THE RECORDS.
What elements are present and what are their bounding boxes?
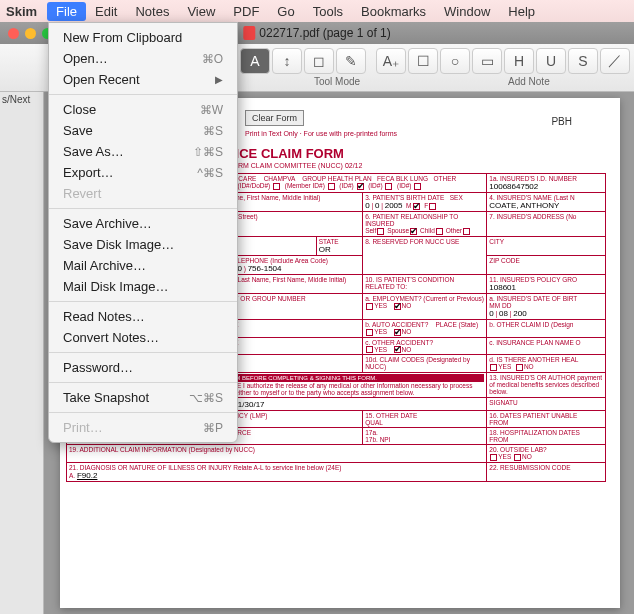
minimize-window-button[interactable] [25, 28, 36, 39]
form-subtitle: NATIONAL UNIFORM CLAIM COMMITTEE (NUCC) … [180, 162, 614, 169]
field-insured-policy[interactable]: 11. INSURED'S POLICY GRO108601 [487, 274, 606, 293]
field-signature-2[interactable]: SIGNATU [487, 398, 606, 411]
field-ins-plan-name[interactable]: c. INSURANCE PLAN NAME O [487, 337, 606, 355]
field-relationship[interactable]: 6. PATIENT RELATIONSHIP TO INSURED Self … [363, 212, 487, 237]
field-other-accident[interactable]: c. OTHER ACCIDENT? YES NO [363, 337, 487, 355]
menu-item-password[interactable]: Password… [49, 357, 237, 378]
highlight-note-button[interactable]: H [504, 48, 534, 74]
checkbox-lab-no[interactable] [514, 454, 521, 461]
menu-go[interactable]: Go [268, 2, 303, 21]
field-other-claim-id[interactable]: b. OTHER CLAIM ID (Design [487, 319, 606, 337]
field-insured-dob[interactable]: a. INSURED'S DATE OF BIRT MM DD 0 | 08 |… [487, 293, 606, 319]
select-tool-button[interactable]: ◻ [304, 48, 334, 74]
checkbox-spouse[interactable] [410, 228, 417, 235]
menu-bookmarks[interactable]: Bookmarks [352, 2, 435, 21]
field-additional-info[interactable]: 19. ADDITIONAL CLAIM INFORMATION (Design… [67, 445, 487, 463]
checkbox-feca[interactable] [385, 183, 392, 190]
clear-form-button[interactable]: Clear Form [245, 110, 304, 126]
field-zip[interactable]: ZIP CODE [487, 255, 606, 274]
menu-separator [49, 208, 237, 209]
field-insured-name[interactable]: 4. INSURED'S NAME (Last N COATE, ANTHONY [487, 193, 606, 212]
menu-item-take-snapshot[interactable]: Take Snapshot⌥⌘S [49, 387, 237, 408]
field-diagnosis[interactable]: 21. DIAGNOSIS OR NATURE OF ILLNESS OR IN… [67, 462, 487, 481]
checkbox-group[interactable] [357, 183, 364, 190]
annotate-tool-button[interactable]: ✎ [336, 48, 366, 74]
menu-item-save-as[interactable]: Save As…⇧⌘S [49, 141, 237, 162]
field-insured-sig-auth: 13. INSURED'S OR AUTHOR payment of medic… [487, 373, 606, 398]
menu-item-export[interactable]: Export…^⌘S [49, 162, 237, 183]
menu-item-revert: Revert [49, 183, 237, 204]
field-reserved-8: 8. RESERVED FOR NUCC USE [363, 236, 487, 274]
menu-item-mail-disk-image[interactable]: Mail Disk Image… [49, 276, 237, 297]
checkbox-otheracc-yes[interactable] [366, 346, 373, 353]
checkbox-tricare[interactable] [273, 183, 280, 190]
menu-item-new-from-clipboard[interactable]: New From Clipboard [49, 27, 237, 48]
checkbox-auto-yes[interactable] [366, 329, 373, 336]
field-employment[interactable]: a. EMPLOYMENT? (Current or Previous) YES… [363, 293, 487, 319]
menu-item-read-notes[interactable]: Read Notes… [49, 306, 237, 327]
file-menu-dropdown: New From Clipboard Open…⌘O Open Recent▶ … [48, 22, 238, 443]
anchored-note-button[interactable]: ☐ [408, 48, 438, 74]
menu-item-save[interactable]: Save⌘S [49, 120, 237, 141]
field-other-date[interactable]: 15. OTHER DATEQUAL [363, 411, 487, 428]
text-tool-button[interactable]: A [240, 48, 270, 74]
checkbox-self[interactable] [377, 228, 384, 235]
checkbox-champva[interactable] [328, 183, 335, 190]
checkbox-sex-m[interactable] [413, 203, 420, 210]
menu-pdf[interactable]: PDF [224, 2, 268, 21]
menu-item-open[interactable]: Open…⌘O [49, 48, 237, 69]
strikeout-note-button[interactable]: S [568, 48, 598, 74]
scroll-tool-button[interactable]: ↕ [272, 48, 302, 74]
field-insured-id[interactable]: 1a. INSURED'S I.D. NUMBER 10068647502 [487, 174, 606, 193]
menu-item-mail-archive[interactable]: Mail Archive… [49, 255, 237, 276]
menu-item-print: Print…⌘P [49, 417, 237, 438]
checkbox-sex-f[interactable] [429, 203, 436, 210]
field-17ab[interactable]: 17a.17b. NPI [363, 428, 487, 445]
field-hospitalization[interactable]: 18. HOSPITALIZATION DATESFROM [487, 428, 606, 445]
menu-window[interactable]: Window [435, 2, 499, 21]
menu-item-close[interactable]: Close⌘W [49, 99, 237, 120]
text-note-button[interactable]: A₊ [376, 48, 406, 74]
circle-note-button[interactable]: ○ [440, 48, 470, 74]
menu-separator [49, 382, 237, 383]
field-outside-lab[interactable]: 20. OUTSIDE LAB? YES NO [487, 445, 606, 463]
checkbox-child[interactable] [436, 228, 443, 235]
menu-item-open-recent[interactable]: Open Recent▶ [49, 69, 237, 90]
box-note-button[interactable]: ▭ [472, 48, 502, 74]
field-state[interactable]: STATEOR [316, 236, 362, 255]
close-window-button[interactable] [8, 28, 19, 39]
line-note-button[interactable]: ／ [600, 48, 630, 74]
field-claim-codes[interactable]: 10d. CLAIM CODES (Designated by NUCC) [363, 355, 487, 373]
menu-separator [49, 94, 237, 95]
checkbox-other[interactable] [414, 183, 421, 190]
checkbox-emp-yes[interactable] [366, 303, 373, 310]
checkbox-another-yes[interactable] [490, 364, 497, 371]
menu-edit[interactable]: Edit [86, 2, 126, 21]
window-title: 022717.pdf (page 1 of 1) [243, 26, 390, 40]
field-auto-accident[interactable]: b. AUTO ACCIDENT? PLACE (State) YES NO [363, 319, 487, 337]
window-title-text: 022717.pdf (page 1 of 1) [259, 26, 390, 40]
menu-tools[interactable]: Tools [304, 2, 352, 21]
menu-file[interactable]: File [47, 2, 86, 21]
field-patient-dob-sex[interactable]: 3. PATIENT'S BIRTH DATE SEX 0 | 0 | 2005… [363, 193, 487, 212]
menu-item-save-archive[interactable]: Save Archive… [49, 213, 237, 234]
checkbox-emp-no[interactable] [394, 303, 401, 310]
checkbox-otheracc-no[interactable] [394, 346, 401, 353]
checkbox-auto-no[interactable] [394, 329, 401, 336]
checkbox-lab-yes[interactable] [490, 454, 497, 461]
form-corner-text: PBH [551, 116, 572, 127]
menu-help[interactable]: Help [499, 2, 544, 21]
menu-item-convert-notes[interactable]: Convert Notes… [49, 327, 237, 348]
field-unable-dates[interactable]: 16. DATES PATIENT UNABLEFROM [487, 411, 606, 428]
menu-item-save-disk-image[interactable]: Save Disk Image… [49, 234, 237, 255]
field-insured-address[interactable]: 7. INSURED'S ADDRESS (No [487, 212, 606, 237]
checkbox-rel-other[interactable] [463, 228, 470, 235]
field-city[interactable]: CITY [487, 236, 606, 255]
menu-separator [49, 352, 237, 353]
field-another-plan[interactable]: d. IS THERE ANOTHER HEAL YES NO [487, 355, 606, 373]
menu-notes[interactable]: Notes [126, 2, 178, 21]
underline-note-button[interactable]: U [536, 48, 566, 74]
checkbox-another-no[interactable] [516, 364, 523, 371]
field-resubmission[interactable]: 22. RESUBMISSION CODE [487, 462, 606, 481]
menu-view[interactable]: View [178, 2, 224, 21]
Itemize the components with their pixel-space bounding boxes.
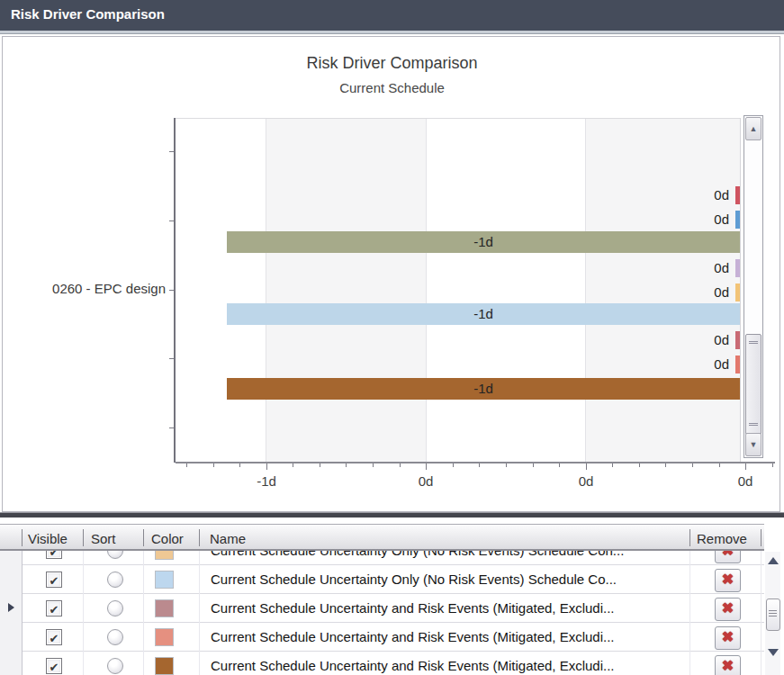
y-axis-line [174, 118, 176, 463]
sort-radio[interactable] [107, 658, 123, 674]
bar-value-label: 0d [666, 186, 729, 204]
header-separator [143, 529, 144, 546]
x-tick [373, 464, 374, 467]
remove-button[interactable]: ✖ [715, 598, 741, 621]
table-row[interactable]: ✔Current Schedule Uncertainty Only (No R… [0, 565, 764, 594]
remove-x-icon: ✖ [722, 629, 734, 644]
column-line [143, 623, 144, 652]
column-line [83, 652, 84, 675]
plot-band [426, 118, 586, 462]
x-tick [186, 464, 187, 467]
row-name: Current Schedule Uncertainty and Risk Ev… [211, 623, 686, 652]
current-row-indicator-icon [8, 603, 14, 612]
x-tick [745, 464, 746, 470]
table-row[interactable]: ✔Current Schedule Uncertainty and Risk E… [0, 623, 764, 652]
remove-x-icon: ✖ [722, 551, 734, 558]
visible-checkbox[interactable]: ✔ [46, 572, 62, 588]
visible-checkbox[interactable]: ✔ [46, 629, 62, 645]
x-tick [453, 464, 454, 467]
x-tick [506, 464, 507, 467]
column-line [199, 594, 200, 623]
remove-button[interactable]: ✖ [715, 626, 741, 650]
x-tick [559, 464, 560, 467]
remove-button[interactable]: ✖ [715, 655, 741, 675]
risk-driver-comparison-window: { "window": { "title": "Risk Driver Comp… [0, 0, 784, 675]
chart-scroll-up-button[interactable]: ▲ [745, 117, 761, 140]
visible-checkbox[interactable]: ✔ [46, 551, 62, 559]
color-swatch[interactable] [155, 551, 174, 560]
table-row[interactable]: ✔Current Schedule Uncertainty and Risk E… [0, 594, 764, 623]
table-scrollbar-thumb[interactable] [766, 598, 780, 631]
check-icon: ✔ [50, 632, 59, 645]
remove-button[interactable]: ✖ [715, 551, 741, 563]
column-line [199, 565, 200, 594]
x-tick [665, 464, 666, 467]
x-axis: -1d0d0d0d [176, 462, 775, 505]
color-swatch[interactable] [155, 628, 174, 646]
visible-checkbox[interactable]: ✔ [46, 658, 62, 674]
column-line [83, 565, 84, 594]
plot-area: 0d0d-1d0d0d-1d0d0d-1d [176, 118, 740, 462]
column-header-color[interactable]: Color [151, 529, 184, 549]
y-tick [169, 151, 174, 152]
x-tick [213, 464, 214, 467]
column-line [689, 594, 690, 623]
x-tick [639, 464, 640, 467]
table-row[interactable]: ✔Current Schedule Uncertainty and Risk E… [0, 652, 764, 675]
bar-value-label: 0d [666, 211, 729, 229]
plot-band [266, 118, 426, 462]
scroll-down-icon: ▼ [750, 440, 758, 449]
plot-top-border [176, 118, 740, 119]
remove-x-icon: ✖ [722, 572, 734, 587]
panel-splitter[interactable] [0, 512, 784, 518]
sort-radio[interactable] [107, 629, 123, 645]
column-line [199, 623, 200, 652]
column-line [761, 652, 761, 675]
titlebar-accent-line [0, 31, 784, 34]
bar-value-label: 0d [666, 356, 729, 374]
bar-value-label: 0d [666, 259, 729, 277]
row-indicator-cell [0, 565, 23, 594]
header-separator [689, 529, 690, 546]
plot-band [176, 118, 266, 462]
table-row[interactable]: ✔Current Schedule Uncertainty Only (No R… [0, 551, 764, 565]
column-header-remove[interactable]: Remove [697, 529, 747, 549]
table-scroll-up-button[interactable] [768, 557, 779, 564]
sort-radio[interactable] [107, 600, 123, 616]
x-tick [586, 464, 587, 470]
remove-button[interactable]: ✖ [715, 569, 741, 592]
column-line [761, 551, 761, 565]
x-tick [612, 464, 613, 467]
chart-scroll-down-button[interactable]: ▼ [745, 433, 761, 456]
header-separator [199, 529, 200, 546]
scroll-up-icon: ▲ [750, 124, 758, 133]
x-tick [239, 464, 240, 467]
visible-checkbox[interactable]: ✔ [46, 600, 62, 616]
y-tick [169, 428, 174, 428]
y-axis-category-label: 0260 - EPC design [18, 281, 166, 296]
column-header-visible[interactable]: Visible [28, 529, 68, 549]
bar-value-label: -1d [227, 305, 740, 323]
color-swatch[interactable] [155, 571, 174, 589]
sort-radio[interactable] [107, 572, 123, 588]
color-swatch[interactable] [155, 657, 174, 675]
sort-radio[interactable] [107, 551, 123, 559]
x-tick [772, 464, 773, 467]
chart-scrollbar-thumb[interactable] [745, 334, 761, 435]
column-line [761, 594, 761, 623]
x-tick-label: 0d [399, 473, 453, 489]
remove-x-icon: ✖ [722, 600, 734, 616]
column-header-sort[interactable]: Sort [91, 529, 116, 549]
color-swatch[interactable] [155, 599, 174, 617]
x-tick [479, 464, 480, 467]
header-separator [761, 529, 761, 546]
grid-line [426, 118, 427, 462]
table-scrollbar[interactable] [765, 552, 780, 675]
column-header-name[interactable]: Name [210, 529, 246, 549]
row-indicator-cell [0, 594, 23, 623]
chart-scrollbar[interactable]: ▲ ▼ [743, 115, 763, 458]
x-tick [293, 464, 293, 467]
panel-titlebar: Risk Driver Comparison [0, 0, 784, 31]
column-line [143, 565, 144, 594]
table-scroll-down-button[interactable] [768, 649, 779, 656]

WORK ORDER.
Whenever a line includes the word "radio", pull it out of the entries.

TASK OUTPUT.
sort-radio[interactable] [107, 658, 123, 674]
sort-radio[interactable] [107, 629, 123, 645]
sort-radio[interactable] [107, 600, 123, 616]
sort-radio[interactable] [107, 572, 123, 588]
sort-radio[interactable] [107, 551, 123, 559]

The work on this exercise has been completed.